Hence, the question: Is immaculate fertilization possible?

Monday, February 14, 2011

St. Valentine's Day Reminds Me

Legend has it that Claudius II hoped to keep young men of his day single because they would make better soldiers that way. Valentine was put to death when found performing secret marriages.

Read more: Valentine's Day History

Reminds me of another story. Several years ago Chalice Christian Church resettled a man named Kambiz Golsham from Iran. Kambiz was Bahai. A part of the persecution he endured was that his marriage in the Bahai church was not recognized by the state. The totalitarian regime in Iran went so far as to arrest clergy who performed the ceremonies for facilitating prostitution, but it did not recognize the Bahai marriages.

Reminds me of something else. There are several gay couples who attend Chalice, which is located in the United States of America. The government here rejects their marriages, like the Iranian government rejected Kambiz's and Claudius II rejected young Romans'. When I log their donations to Chalice, I must keep them separated because the couples can't file joint returns. So, once a week I am reminded that my country continues senslessly discriminate against my friends and fellow Christians. I wonder how often they are reminded of that?
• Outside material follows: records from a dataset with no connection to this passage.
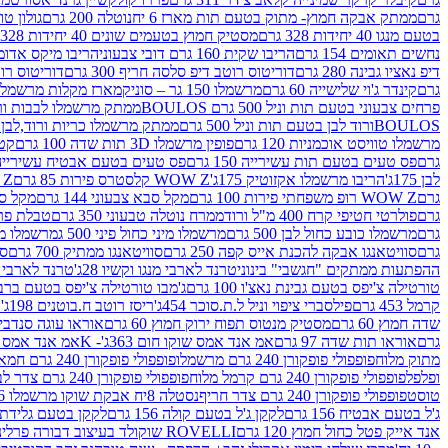
גרם
ממתק אבקה חמוץ- מתוק בטעם תות מארז 6 יח
נוטלה 200 גרם
גולון טוו
בטעם מנגו 40 יחידות 328 גרם
מסטיק חמוץ בטעמים שונים 40 יחידות 328 גרם
נחשים תאומים 154 גרם
הריבו שקית 160 גרם דובי צבעוני
הריבו מיקס אדומים 175
דיפ נאציו גבינה 280 גרם
דוריטוס רוטב דיפ סלסה חריף 300 גרם
דוריטוס רוטב
גרם
קינדר ג'וי שלישייה 60 גרם
מרשמלו 150 גר – סוניק
מארז מקלות מרשמלו יאמס צבע
פרחים צבעוני בטעם תות וניל 500 גרם BOULOS
ממתק מרשמלו לבבות ורוד לבן ב
BOULOSורוד לבן בטעם תות וניל 500 גרם
ממתק מרשמלו כריות ורוד,לבן בטעם תות 
מרשמלו טוויסט אוכמניות 120 גרם
פופין מרשמלו 3D תות שדה 100 גרם
קטש
גרם
פס טעים בטעם תות עשירייה 150 גרם
פס טעים בטעם אבטיח עשירייה 150 גר
לבן 175ג'
הריבו מרשמלו אקזוטיק 175ג'
WOW Z קלסטרס פירות 85 גרם
WOW Z ק
גרם
WOW Z רופ משפחתי פירות 100 גרם
מקל סבא צבעוני 144 גרם
מקל סבא 
גרם
פולרטי חטיפי קרח 400 מ"ל ורוד
ממרח נוטלה טבעוני 350 גרם
טבלת פררו ר
גרם
מרשמלו כובע כחול לבן 500 גרם
מרשמלו מיני כחול פיני 500 ג
מרשמלו מיני 
גרם
סוויטאנגו אבקה להכנת אייס קפה 250 גרם
סוויטאנגו ממתיק 700 גרם
סו
ההפתעות ממתקים "חגשבי" בינוני
טרנד לארבי מנגו וקשיו 28ג'
טרנד לארבי תו
טורטילה צ'יפס בטעם גבינת נאצ'ו 100 גרם
ג'מבו טורטילה צ'יפס בטעם ברביקיו 00
קרמל 453 גרם
פילסברי ציפוי וניל ל.ת.סוכר 454ג'
ריסז רוטב ח.בוטנים 198ג'
ק
שדה חמוץ 60 גרם
מסטיק מנטוס תפוח ירוק חמוץ 60 גרם
אוראו עוגה סנדביץ שו
גרם
אוראו תות שדה 97 גרם
אמ אנד אמס שוקו חום 363ג'- K
אמ אנד אמס צהו
מתוק מלוח
פופפולי פופקורן 240 גרם מרשמלו
פופפולי פופקורן 240 גרם חמאה סינמה
ופלפל
פופפולי פופקורן 240 גרם קרמל מלוח
פופפולי פופקורן 240 גרם צדר לבן
טוסט
פופפולי פופקורן 240 גרם צדר חריף
נסטלה 8יח אבקת שוקו מרשמלו 193.6ג'
ג'ל בטעם אבטיח 156 גרם
לקקן ג'ל בטעם קולה 156 גרם
לקקן בטעם גלידת שוקו
אנד אייק פטל כחול חמוץ 120 גרם
ROVELLI שוקולד בעיצוב דבורה פרלינים 800 גרם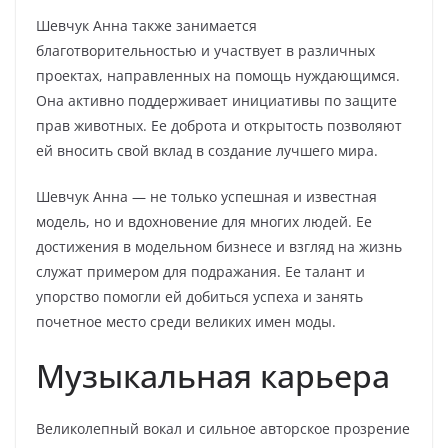
Шевчук Анна также занимается
благотворительностью и участвует в различных
проектах, направленных на помощь нуждающимся.
Она активно поддерживает инициативы по защите
прав животных. Ее доброта и открытость позволяют
ей вносить свой вклад в создание лучшего мира.
Шевчук Анна — не только успешная и известная
модель, но и вдохновение для многих людей. Ее
достижения в модельном бизнесе и взгляд на жизнь
служат примером для подражания. Ее талант и
упорство помогли ей добиться успеха и занять
почетное место среди великих имен моды.
Музыкальная карьера
Великолепный вокал и сильное авторское прозрение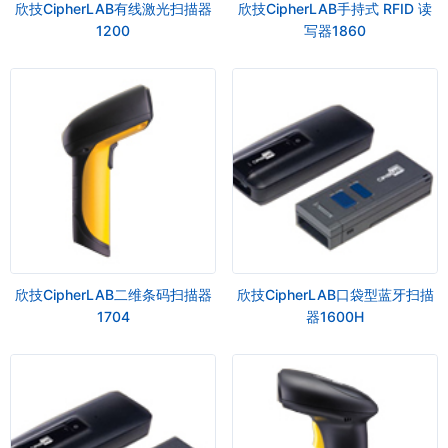
欣技CipherLAB有线激光扫描器
欣技CipherLAB手持式 RFID 读
1200
写器1860
欣技CipherLAB二维条码扫描器
欣技CipherLAB口袋型蓝牙扫描
1704
器1600H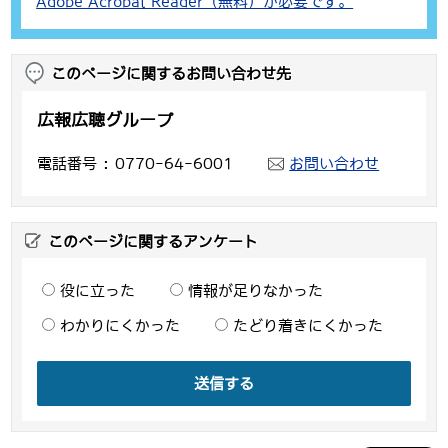
Adobe Acrobat Reader（無料）が必要です。
このページに関するお問い合わせ先
広報広聴グループ
電話番号
0770-64-6001
お問い合わせ
このページに関するアンケート
役に立った
情報が足りなかった
わかりにくかった
たどり着きにくかった
送信する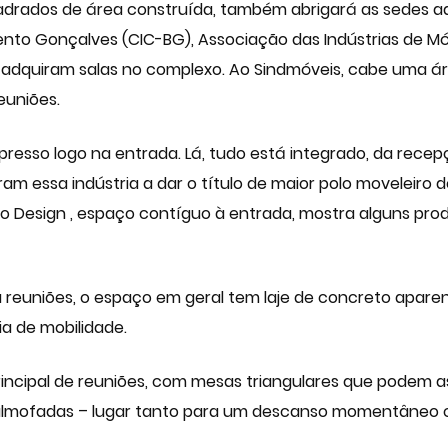
adrados de área construída, também abrigará as sedes ad
Bento Gonçalves (CIC-BG), Associação das Indústrias de Mó
 adquiram salas no complexo. Ao Sindmóveis, cabe uma á
euniões.
resso logo na entrada. Lá, tudo está integrado, da recep
m essa indústria a dar o título de maior polo moveleiro d
ão Design
, espaço contíguo à entrada, mostra alguns pr
reuniões, o espaço em geral tem laje de concreto apare
ia de mobilidade.
incipal de reuniões, com mesas triangulares que podem a
almofadas – lugar tanto para um descanso momentâneo c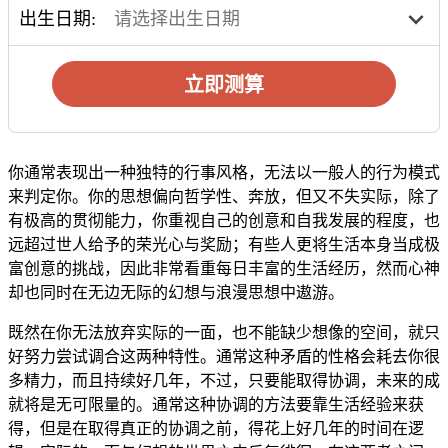
出生日期:
立即测算
你通常表现出一种独特的行事风格，无法以一般人的行为模式
来判定你。你的思想偏向哲学性、奔放，但又不失实际，除了
有极高的贯彻能力，你重视自己的创意和自我发展的程度，也
远超过世人给予的荣光心与奖励；有些人更将生活本身当成极
富创意的挑战，因此非常看重每日丰富的生活经历，然而心神
却也同时在无边无际的幻想与浪漫思想中遨游。
既然在你无法放弃实际的一面，也不能缺少想像的空间，就只
好努力尝试调合这两种特性。通常这种矛盾的性格会耗去你很
多精力，而且持续好几年，不过，只要能取得协调，未来的成
就将是无可限量的。通常这种协调的方法要靠生活经验来获
得，但是在取得真正的协调之前，得花上好几年的时间在逻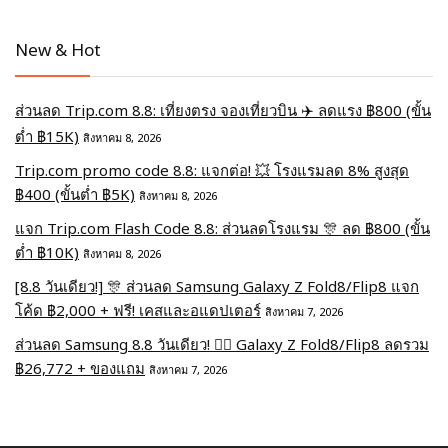
New & Hot
ส่วนลด Trip.com 8.8: เที่ยงตรง จองเที่ยวบิน ✈️ ลดแรง ฿800 (ขั้น
ต่ำ ฿15K)
สิงหาคม 8, 2026
Trip.com promo code 8.8: แจกต่อ! 💥 โรงแรมลด 8% สูงสุด
฿400 (ขั้นต่ำ ฿5K)
สิงหาคม 8, 2026
แจก Trip.com Flash Code 8.8: ส่วนลดโรงแรม 🎊 ลด ฿800 (ขั้น
ต่ำ ฿10K)
สิงหาคม 8, 2026
[8.8 วันเดียว!] 🎊 ส่วนลด Samsung Galaxy Z Fold8/Flip8 แจก
โค้ด ฿2,000 + ฟรี! เคสและอแดปเตอร์
สิงหาคม 7, 2026
ส่วนลด Samsung 8.8 วันเดียว! ❤️‍🔥 Galaxy Z Fold8/Flip8 ลดรวม
฿26,772 + ของแถม
สิงหาคม 7, 2026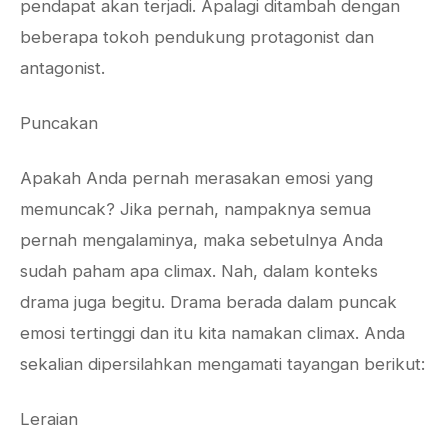
pendapat akan terjadi. Apalagi ditambah dengan
beberapa tokoh pendukung protagonist dan
antagonist.
Puncakan
Apakah Anda pernah merasakan emosi yang
memuncak? Jika pernah, nampaknya semua
pernah mengalaminya, maka sebetulnya Anda
sudah paham apa climax. Nah, dalam konteks
drama juga begitu. Drama berada dalam puncak
emosi tertinggi dan itu kita namakan climax. Anda
sekalian dipersilahkan mengamati tayangan berikut:
Leraian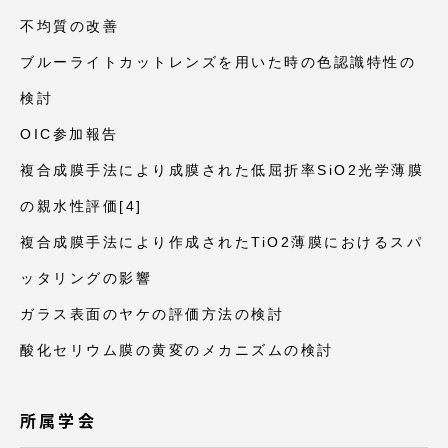
不均質の改善
ブルーライトカットレンズを用いた時の色認識特性の
検討
資料請求
お問い合わせ
OIC参加報告
在学生・保護者向けポータル（TIPS）
本学教職員向け情報
複合成膜手法により成膜された低屈折率SiO2光学薄膜
の親水性評価[4]
複合成膜手法により作成されたTiO2薄膜におけるスパ
ッタリングの影響
ガラス表面のヤケの評価方法の検討
酸化セリウム膜の黄変のメカニズムの検討
所属学会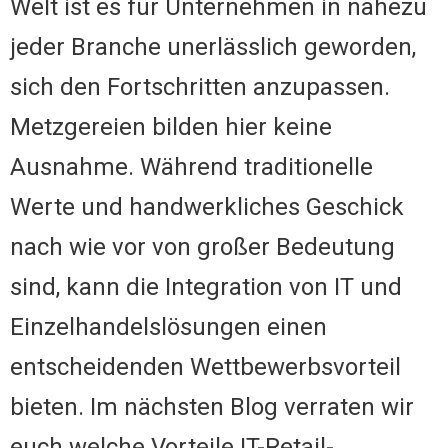
Welt ist es für Unternehmen in nahezu
jeder Branche unerlässlich geworden,
sich den Fortschritten anzupassen.
Metzgereien bilden hier keine
Ausnahme. Während traditionelle
Werte und handwerkliches Geschick
nach wie vor von großer Bedeutung
sind, kann die Integration von IT und
Einzelhandelslösungen einen
entscheidenden Wettbewerbsvorteil
bieten. Im nächsten Blog verraten wir
euch welche Vorteile IT-Retail-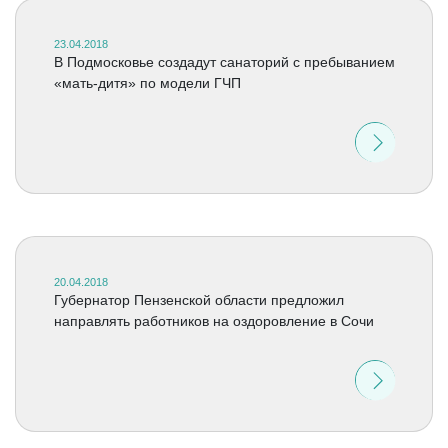
23.04.2018
В Подмосковье создадут санаторий с пребыванием
«мать-дитя» по модели ГЧП
20.04.2018
Губернатор Пензенской области предложил
направлять работников на оздоровление в Сочи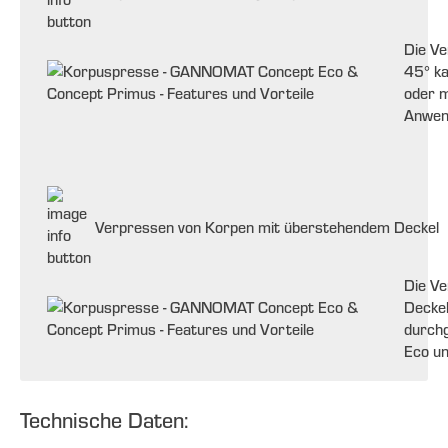
Die Ve
45° ka
oder m
Anwen
Verpressen von Korpen mit überstehendem Deckel
Die V
Deckel
durch
Eco u
Technische Daten: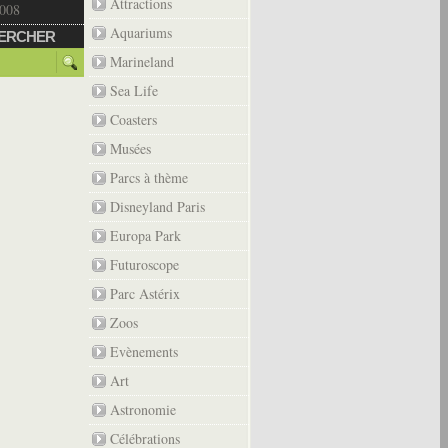
Attractions
2008
Aquariums
ERCHER
Marineland
Sea Life
Coasters
Musées
Parcs à thème
Disneyland Paris
Europa Park
Futuroscope
Parc Astérix
Zoos
Evènements
Art
Astronomie
Célébrations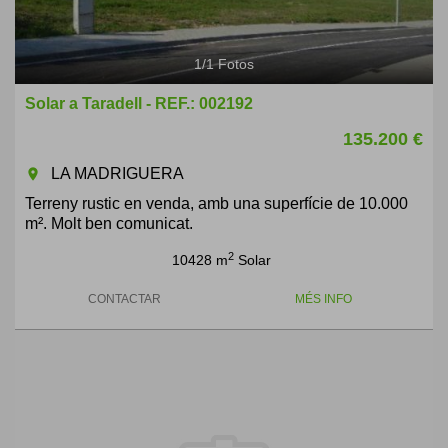
1
/
1
Fotos
Solar a Taradell - REF.: 002192
135.200 €
LA MADRIGUERA
room
Terreny rustic en venda, amb una superfície de 10.000
m². Molt ben comunicat.
2
10428 m
Solar
CONTACTAR
MÉS INFO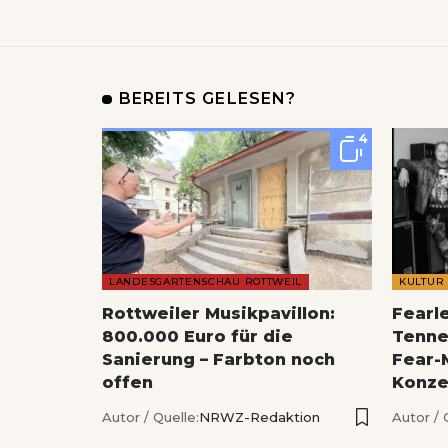
BEREITS GELESEN?
4
LANDESGARTENSCHAU ROTTWEIL
KULTUR
Rottweiler Musikpavillon:
Fearl
800.000 Euro für die
Tenne
Sanierung – Farbton noch
Fear-
offen
Konze
Autor / Quelle:
NRWZ-Redaktion
Autor / 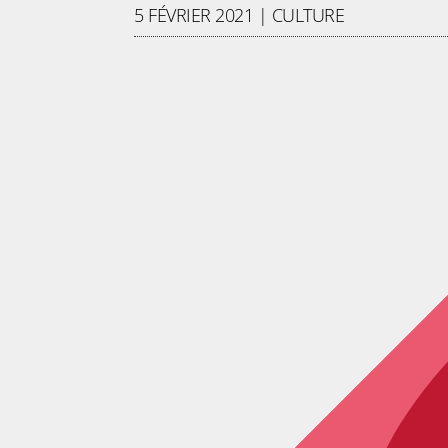
5 FÉVRIER 2021
|
CULTURE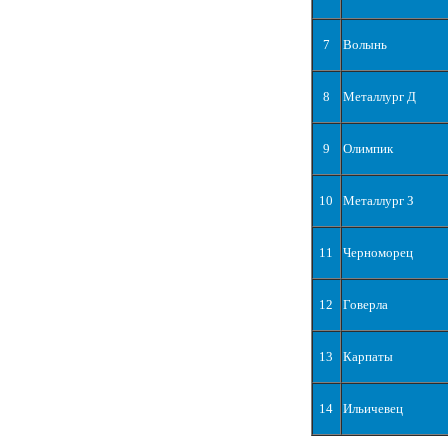
7
Волынь
8
Металлург Д
9
Олимпик
10
Металлург З
11
Черноморец
12
Говерла
13
Карпаты
14
Ильичевец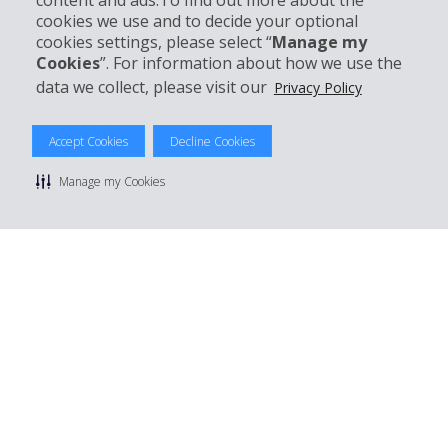
content and ads.To find out more about the
cookies we use and to decide your optional
Mieten bei Hertz
cookies settings, please select “
Manage my
Cookies
”. For information about how we use the
data we collect, please visit our
Privacy Policy
© 2026 The Hertz System, Inc.
Accept Cookies
Decline Cookies
Datenschutzrichtlinie
|
Nutzungsbedingungen
|
Mietbedingungen
|
Sitemap Cookies verwalten
Manage my Cookies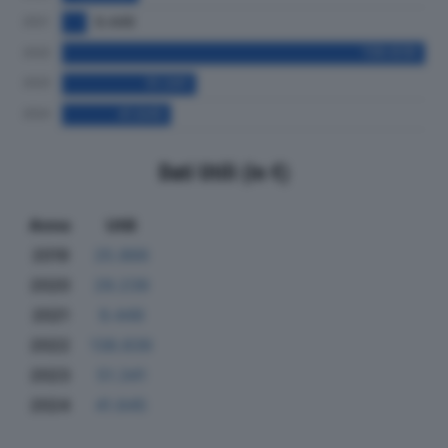
Dati Utili (in €)
Anno
Utili
2019
25.866
2020
29.239
2021
9.449
2022
138.839
2023
51.341
2024
41.645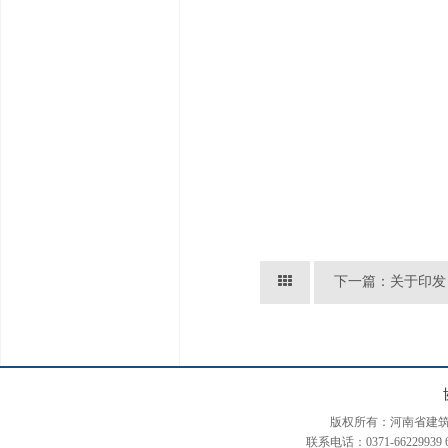
版权所有：河南省建筑装饰装修协会
联系电话：0371-66229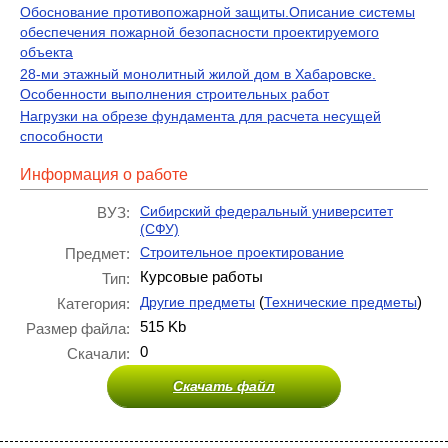
Обоснование противопожарной защиты.Описание системы
обеспечения пожарной безопасности проектируемого
объекта
28-ми этажный монолитный жилой дом в Хабаровске.
Особенности выполнения строительных работ
Нагрузки на обрезе фундамента для расчета несущей
способности
Информация о работе
Сибирский федеральный университет
ВУЗ:
(СФУ)
Строительное проектирование
Предмет:
Курсовые работы
Тип:
(
)
Другие предметы
Технические предметы
Категория:
515 Kb
Размер файла:
0
Скачали:
Скачать файл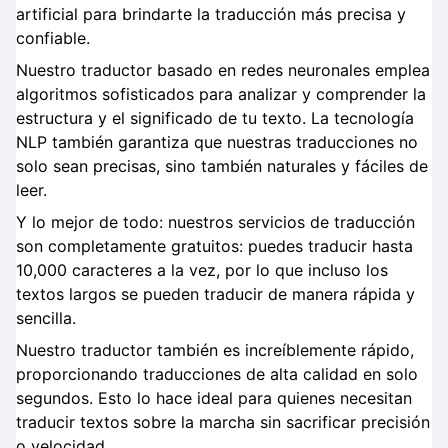
artificial para brindarte la traducción más precisa y
confiable.
Nuestro traductor basado en redes neuronales emplea
algoritmos sofisticados para analizar y comprender la
estructura y el significado de tu texto. La tecnología
NLP también garantiza que nuestras traducciones no
solo sean precisas, sino también naturales y fáciles de
leer.
Y lo mejor de todo: nuestros servicios de traducción
son completamente gratuitos: puedes traducir hasta
10,000 caracteres a la vez, por lo que incluso los
textos largos se pueden traducir de manera rápida y
sencilla.
Nuestro traductor también es increíblemente rápido,
proporcionando traducciones de alta calidad en solo
segundos. Esto lo hace ideal para quienes necesitan
traducir textos sobre la marcha sin sacrificar precisión
o velocidad.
P.S. thanks to Jimmy Gawne for reminding me of the legend of St. Valentine in his FB Status.

Sunday, February 13, 2011

For Kate

Lycurgus set the number of Senators at 28. In discussing the reasoning behind the number Plutarch writes:
As for the determinate number of twenty-eight, Aristotle states, that it so fell out because two of the original associates, for want of courage, fell off from the enterprise; but Sphaerus assures us that there were but twenty-eight of the confederates at first; perhaps there is some mystery in the number, which consists of seven multiplied by four, and is the first of perfect numbers after six, being, as that is, equal to all its parts.
I have asked Kate what 6, 28 and 496 have in common. This will serve as her clue if she takes me up on my suggestion to read my blog. (Anything to drive up traffic.)